WHAT YOU ARE ASKED TO DO | Scan the material below for the word "intercept", then copy every line in which it appears.
*** Opening of INPUT MATERIAL ***
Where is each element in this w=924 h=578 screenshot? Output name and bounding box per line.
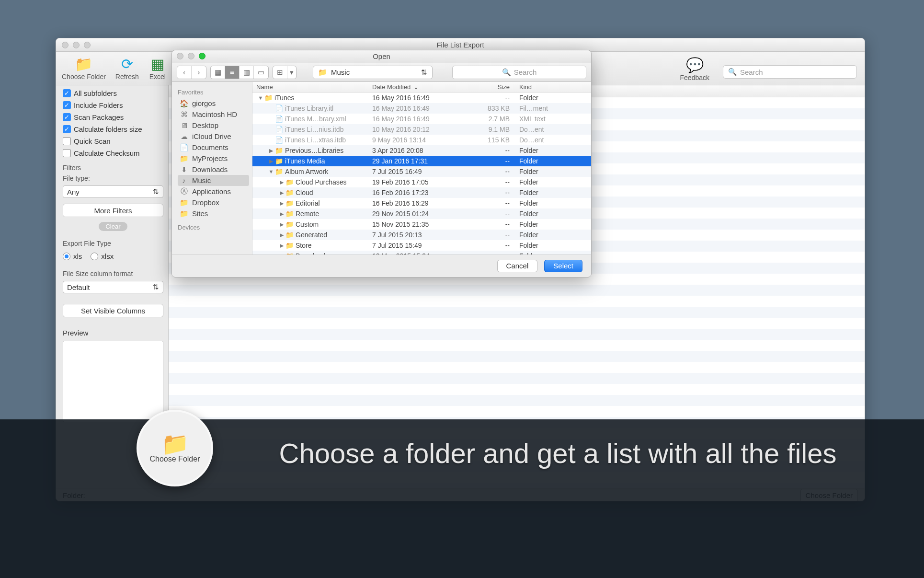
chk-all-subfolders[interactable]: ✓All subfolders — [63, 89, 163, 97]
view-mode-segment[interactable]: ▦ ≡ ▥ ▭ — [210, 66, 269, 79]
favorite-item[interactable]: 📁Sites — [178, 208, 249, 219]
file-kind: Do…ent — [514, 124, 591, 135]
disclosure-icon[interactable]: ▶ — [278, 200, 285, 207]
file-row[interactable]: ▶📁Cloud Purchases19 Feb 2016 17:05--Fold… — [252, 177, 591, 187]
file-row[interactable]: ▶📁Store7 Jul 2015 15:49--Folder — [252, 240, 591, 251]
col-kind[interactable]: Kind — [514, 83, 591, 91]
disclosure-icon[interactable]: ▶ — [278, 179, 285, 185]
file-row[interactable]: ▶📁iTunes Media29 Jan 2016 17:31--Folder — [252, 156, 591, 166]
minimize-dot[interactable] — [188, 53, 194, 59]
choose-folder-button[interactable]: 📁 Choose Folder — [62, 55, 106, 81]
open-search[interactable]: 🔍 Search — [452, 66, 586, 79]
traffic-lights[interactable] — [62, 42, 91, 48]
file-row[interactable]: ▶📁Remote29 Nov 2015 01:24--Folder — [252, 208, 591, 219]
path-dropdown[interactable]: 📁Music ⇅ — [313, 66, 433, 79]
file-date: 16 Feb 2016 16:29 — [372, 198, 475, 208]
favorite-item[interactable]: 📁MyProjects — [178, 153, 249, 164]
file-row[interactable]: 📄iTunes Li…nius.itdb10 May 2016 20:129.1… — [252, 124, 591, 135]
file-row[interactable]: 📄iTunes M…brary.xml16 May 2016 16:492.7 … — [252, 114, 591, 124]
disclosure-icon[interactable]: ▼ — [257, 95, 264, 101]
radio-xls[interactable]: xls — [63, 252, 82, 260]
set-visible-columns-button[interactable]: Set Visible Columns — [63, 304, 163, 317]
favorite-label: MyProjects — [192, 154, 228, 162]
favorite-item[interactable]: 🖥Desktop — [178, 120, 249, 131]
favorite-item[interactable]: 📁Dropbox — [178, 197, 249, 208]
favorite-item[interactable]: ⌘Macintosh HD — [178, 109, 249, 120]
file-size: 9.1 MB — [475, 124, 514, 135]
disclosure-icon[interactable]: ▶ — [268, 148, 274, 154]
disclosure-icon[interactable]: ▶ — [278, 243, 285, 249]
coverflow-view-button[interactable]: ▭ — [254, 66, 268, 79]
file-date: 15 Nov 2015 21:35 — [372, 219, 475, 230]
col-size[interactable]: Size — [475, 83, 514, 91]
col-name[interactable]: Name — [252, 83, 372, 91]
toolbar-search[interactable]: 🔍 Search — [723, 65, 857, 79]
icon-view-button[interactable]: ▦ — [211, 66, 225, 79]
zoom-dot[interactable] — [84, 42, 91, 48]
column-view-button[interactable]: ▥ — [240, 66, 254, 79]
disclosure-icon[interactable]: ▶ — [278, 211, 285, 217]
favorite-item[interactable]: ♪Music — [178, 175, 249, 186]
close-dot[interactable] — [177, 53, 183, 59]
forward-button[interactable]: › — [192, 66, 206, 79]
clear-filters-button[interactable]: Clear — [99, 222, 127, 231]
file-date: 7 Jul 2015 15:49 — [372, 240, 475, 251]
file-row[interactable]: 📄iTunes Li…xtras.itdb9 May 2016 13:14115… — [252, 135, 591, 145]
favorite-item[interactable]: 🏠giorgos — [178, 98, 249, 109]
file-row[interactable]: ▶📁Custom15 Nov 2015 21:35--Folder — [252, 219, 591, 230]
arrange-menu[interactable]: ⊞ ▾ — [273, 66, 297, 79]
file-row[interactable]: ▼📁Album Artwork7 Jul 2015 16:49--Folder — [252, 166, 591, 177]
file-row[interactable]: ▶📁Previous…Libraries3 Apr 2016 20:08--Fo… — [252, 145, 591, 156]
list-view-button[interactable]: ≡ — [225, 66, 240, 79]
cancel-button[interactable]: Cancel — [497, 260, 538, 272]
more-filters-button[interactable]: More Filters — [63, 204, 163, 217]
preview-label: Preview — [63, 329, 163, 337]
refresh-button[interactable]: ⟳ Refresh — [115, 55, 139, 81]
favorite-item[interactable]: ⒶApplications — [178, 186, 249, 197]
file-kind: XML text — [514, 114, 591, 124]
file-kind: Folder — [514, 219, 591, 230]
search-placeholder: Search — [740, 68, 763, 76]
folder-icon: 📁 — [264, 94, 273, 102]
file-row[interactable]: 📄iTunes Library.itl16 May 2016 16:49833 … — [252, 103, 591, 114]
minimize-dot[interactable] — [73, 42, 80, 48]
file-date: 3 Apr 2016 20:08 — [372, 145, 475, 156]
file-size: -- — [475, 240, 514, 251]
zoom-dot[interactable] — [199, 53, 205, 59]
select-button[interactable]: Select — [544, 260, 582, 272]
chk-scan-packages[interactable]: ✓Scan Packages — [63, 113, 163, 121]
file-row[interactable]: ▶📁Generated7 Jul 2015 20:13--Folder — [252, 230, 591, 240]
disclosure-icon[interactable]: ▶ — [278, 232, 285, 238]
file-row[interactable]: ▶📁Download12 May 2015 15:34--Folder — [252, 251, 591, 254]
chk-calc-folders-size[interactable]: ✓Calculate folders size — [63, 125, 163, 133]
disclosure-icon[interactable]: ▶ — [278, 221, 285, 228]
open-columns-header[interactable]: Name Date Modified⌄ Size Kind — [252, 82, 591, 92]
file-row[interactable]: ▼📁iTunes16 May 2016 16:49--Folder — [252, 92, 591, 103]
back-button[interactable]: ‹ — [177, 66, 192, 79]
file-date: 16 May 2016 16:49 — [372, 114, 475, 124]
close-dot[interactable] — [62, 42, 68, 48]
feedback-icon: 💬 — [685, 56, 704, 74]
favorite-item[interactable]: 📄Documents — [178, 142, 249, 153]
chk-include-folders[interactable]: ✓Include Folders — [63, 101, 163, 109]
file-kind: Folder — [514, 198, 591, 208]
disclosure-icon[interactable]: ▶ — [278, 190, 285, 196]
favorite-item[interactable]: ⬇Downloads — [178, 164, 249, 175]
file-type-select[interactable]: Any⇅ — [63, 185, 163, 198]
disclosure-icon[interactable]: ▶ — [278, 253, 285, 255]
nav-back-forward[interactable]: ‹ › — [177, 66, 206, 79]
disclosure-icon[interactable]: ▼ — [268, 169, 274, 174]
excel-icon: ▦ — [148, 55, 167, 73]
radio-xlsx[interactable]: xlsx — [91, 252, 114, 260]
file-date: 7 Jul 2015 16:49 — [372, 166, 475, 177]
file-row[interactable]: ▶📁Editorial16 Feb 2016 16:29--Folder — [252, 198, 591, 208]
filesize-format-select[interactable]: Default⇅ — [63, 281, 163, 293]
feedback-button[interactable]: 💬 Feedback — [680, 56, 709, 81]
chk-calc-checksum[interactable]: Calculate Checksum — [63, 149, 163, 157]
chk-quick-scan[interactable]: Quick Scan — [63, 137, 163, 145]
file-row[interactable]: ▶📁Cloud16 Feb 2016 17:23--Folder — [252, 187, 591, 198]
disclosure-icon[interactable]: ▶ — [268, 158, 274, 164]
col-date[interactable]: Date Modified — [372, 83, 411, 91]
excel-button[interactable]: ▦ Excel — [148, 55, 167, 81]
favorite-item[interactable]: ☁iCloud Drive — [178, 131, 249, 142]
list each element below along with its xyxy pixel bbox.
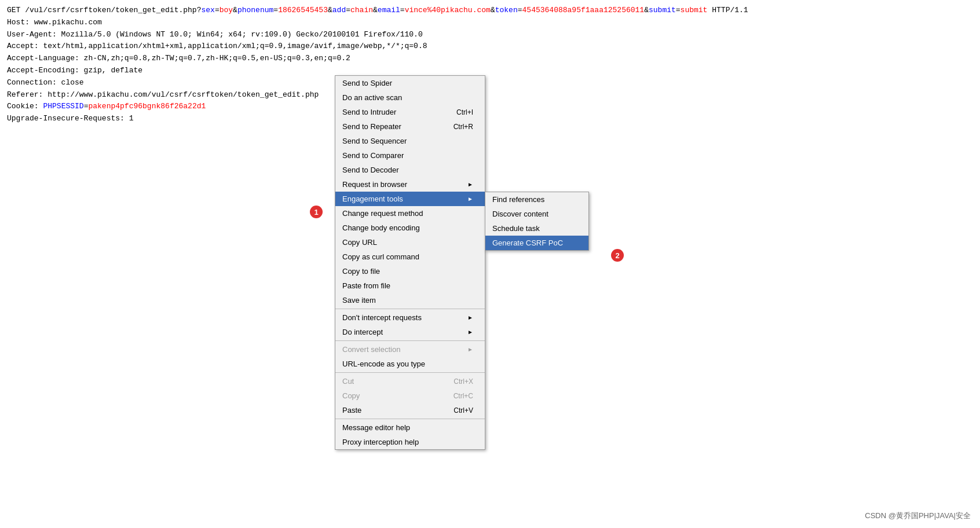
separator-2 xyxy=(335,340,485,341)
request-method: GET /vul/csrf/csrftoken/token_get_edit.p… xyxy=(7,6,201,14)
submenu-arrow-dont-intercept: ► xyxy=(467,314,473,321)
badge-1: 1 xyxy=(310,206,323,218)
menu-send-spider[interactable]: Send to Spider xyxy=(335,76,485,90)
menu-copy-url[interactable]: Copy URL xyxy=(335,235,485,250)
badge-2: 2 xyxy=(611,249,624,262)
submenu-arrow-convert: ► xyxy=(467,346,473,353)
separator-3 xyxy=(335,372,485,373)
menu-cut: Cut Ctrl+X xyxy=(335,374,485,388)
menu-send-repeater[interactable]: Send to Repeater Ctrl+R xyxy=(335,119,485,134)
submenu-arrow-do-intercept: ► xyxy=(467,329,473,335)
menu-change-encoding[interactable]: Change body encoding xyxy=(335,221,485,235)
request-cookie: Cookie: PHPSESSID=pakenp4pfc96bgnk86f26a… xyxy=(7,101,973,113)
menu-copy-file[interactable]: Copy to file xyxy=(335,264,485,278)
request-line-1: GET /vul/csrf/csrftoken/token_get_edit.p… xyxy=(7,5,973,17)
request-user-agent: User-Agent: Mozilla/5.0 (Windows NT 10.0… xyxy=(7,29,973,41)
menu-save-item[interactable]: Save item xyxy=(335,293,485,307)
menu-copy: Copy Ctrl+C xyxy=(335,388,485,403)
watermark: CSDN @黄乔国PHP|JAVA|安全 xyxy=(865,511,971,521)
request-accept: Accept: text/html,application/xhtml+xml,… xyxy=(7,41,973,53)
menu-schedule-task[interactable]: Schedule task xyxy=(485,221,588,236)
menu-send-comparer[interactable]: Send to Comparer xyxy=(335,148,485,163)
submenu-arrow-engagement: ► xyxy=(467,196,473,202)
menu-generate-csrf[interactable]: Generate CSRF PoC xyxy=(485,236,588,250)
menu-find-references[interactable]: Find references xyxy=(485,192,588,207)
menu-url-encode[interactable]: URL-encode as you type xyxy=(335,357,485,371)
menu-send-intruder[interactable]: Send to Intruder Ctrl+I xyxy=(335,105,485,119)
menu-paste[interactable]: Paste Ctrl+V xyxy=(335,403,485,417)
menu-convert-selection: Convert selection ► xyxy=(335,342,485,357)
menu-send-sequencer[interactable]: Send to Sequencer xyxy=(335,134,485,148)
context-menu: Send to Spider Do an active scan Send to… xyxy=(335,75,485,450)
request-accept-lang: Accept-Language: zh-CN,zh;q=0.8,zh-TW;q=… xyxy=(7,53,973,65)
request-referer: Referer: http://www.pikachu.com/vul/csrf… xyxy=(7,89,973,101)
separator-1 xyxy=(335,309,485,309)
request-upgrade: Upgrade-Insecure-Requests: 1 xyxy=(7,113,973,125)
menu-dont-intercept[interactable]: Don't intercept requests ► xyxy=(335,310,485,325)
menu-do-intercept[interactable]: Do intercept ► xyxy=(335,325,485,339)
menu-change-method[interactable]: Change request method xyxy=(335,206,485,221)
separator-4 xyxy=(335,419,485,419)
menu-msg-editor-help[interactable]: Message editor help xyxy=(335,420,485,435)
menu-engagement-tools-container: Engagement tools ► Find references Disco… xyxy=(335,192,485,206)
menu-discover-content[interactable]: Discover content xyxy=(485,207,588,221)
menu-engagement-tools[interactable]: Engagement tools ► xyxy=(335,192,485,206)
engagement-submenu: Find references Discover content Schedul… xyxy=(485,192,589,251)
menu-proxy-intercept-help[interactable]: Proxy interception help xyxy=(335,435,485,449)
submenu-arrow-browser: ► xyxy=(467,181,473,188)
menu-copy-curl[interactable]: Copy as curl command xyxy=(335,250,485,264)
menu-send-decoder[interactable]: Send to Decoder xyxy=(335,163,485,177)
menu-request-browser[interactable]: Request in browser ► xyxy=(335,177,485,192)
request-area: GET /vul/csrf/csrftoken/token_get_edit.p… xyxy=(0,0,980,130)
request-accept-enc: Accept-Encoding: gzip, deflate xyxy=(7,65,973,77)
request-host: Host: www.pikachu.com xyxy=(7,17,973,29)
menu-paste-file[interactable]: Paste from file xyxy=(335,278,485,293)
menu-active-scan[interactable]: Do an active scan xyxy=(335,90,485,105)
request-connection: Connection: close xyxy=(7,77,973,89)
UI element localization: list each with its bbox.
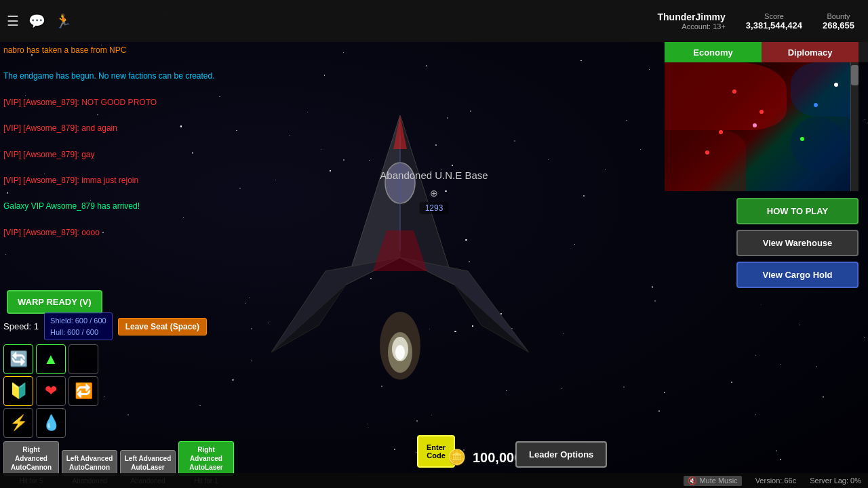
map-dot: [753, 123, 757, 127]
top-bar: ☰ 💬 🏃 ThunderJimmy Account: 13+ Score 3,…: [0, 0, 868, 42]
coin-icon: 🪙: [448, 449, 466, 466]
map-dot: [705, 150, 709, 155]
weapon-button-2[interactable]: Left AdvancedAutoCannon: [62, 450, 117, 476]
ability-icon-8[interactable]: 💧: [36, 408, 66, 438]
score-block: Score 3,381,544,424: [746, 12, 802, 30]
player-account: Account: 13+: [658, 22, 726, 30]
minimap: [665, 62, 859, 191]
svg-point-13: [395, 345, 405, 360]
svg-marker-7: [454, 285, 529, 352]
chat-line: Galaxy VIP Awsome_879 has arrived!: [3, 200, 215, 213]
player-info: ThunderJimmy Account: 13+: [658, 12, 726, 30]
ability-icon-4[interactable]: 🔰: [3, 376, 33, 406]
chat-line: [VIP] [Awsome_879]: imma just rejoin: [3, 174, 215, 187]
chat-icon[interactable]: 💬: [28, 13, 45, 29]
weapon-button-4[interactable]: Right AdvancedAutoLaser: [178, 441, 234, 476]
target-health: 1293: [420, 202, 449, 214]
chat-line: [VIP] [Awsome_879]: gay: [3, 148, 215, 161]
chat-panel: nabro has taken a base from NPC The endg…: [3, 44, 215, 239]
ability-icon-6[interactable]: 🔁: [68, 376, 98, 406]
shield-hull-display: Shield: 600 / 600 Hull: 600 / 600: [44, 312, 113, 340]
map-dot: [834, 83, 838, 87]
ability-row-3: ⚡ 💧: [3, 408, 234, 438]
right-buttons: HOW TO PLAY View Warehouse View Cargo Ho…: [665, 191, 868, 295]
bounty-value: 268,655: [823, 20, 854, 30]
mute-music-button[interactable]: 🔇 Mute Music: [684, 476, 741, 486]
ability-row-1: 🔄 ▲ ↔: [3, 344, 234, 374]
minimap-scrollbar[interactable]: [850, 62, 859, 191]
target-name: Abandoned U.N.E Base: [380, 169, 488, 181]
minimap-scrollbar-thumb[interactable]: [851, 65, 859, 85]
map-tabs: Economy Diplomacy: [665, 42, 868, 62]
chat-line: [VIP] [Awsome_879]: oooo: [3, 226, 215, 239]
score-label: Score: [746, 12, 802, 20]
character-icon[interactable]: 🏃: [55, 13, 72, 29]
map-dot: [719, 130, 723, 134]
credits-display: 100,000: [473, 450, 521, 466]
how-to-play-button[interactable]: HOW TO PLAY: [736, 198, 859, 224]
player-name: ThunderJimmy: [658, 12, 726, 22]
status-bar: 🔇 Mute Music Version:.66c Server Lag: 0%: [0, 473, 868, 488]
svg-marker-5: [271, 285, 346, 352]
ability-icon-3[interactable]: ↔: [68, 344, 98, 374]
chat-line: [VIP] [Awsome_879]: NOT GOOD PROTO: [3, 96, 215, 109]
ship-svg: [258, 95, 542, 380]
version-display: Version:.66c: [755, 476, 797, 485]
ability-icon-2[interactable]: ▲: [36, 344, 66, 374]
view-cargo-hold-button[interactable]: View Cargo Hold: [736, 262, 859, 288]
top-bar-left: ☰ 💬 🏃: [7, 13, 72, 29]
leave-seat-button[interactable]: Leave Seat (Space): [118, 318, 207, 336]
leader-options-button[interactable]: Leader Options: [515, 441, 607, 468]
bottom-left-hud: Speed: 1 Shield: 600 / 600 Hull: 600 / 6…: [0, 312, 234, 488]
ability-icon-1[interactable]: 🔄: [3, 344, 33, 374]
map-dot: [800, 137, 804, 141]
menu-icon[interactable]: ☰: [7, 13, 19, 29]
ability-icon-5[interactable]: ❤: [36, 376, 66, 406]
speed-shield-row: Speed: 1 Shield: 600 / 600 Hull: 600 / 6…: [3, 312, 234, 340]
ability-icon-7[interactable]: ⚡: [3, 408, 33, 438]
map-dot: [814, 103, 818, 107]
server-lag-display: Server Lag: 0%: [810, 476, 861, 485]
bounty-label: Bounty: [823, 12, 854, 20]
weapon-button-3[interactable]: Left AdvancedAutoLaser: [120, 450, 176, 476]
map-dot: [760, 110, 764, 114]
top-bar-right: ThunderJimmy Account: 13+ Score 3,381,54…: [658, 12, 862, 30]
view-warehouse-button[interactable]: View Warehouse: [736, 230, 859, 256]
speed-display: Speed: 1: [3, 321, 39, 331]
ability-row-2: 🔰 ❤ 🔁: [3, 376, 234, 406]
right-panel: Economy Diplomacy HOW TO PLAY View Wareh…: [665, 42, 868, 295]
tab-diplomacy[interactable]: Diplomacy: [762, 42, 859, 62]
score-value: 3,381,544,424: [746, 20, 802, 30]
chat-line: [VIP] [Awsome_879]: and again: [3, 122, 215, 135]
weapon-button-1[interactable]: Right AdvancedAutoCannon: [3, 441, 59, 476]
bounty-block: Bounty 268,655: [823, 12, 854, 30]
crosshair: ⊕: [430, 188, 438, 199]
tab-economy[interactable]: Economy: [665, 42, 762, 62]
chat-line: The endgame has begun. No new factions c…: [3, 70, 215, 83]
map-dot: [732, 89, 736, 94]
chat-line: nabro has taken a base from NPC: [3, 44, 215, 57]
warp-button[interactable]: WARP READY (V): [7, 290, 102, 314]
*** Close of INPUT MATERIAL ***
RESPONSE AREA |
submenu-arrow-dont-intercept: ► xyxy=(467,314,473,321)
submenu-arrow-do-intercept: ► xyxy=(467,329,473,335)
menu-dont-intercept[interactable]: Don't intercept requests ► xyxy=(335,310,485,325)
menu-do-intercept[interactable]: Do intercept ► xyxy=(335,325,485,339)
menu-proxy-intercept-help[interactable]: Proxy interception help xyxy=(335,435,485,449)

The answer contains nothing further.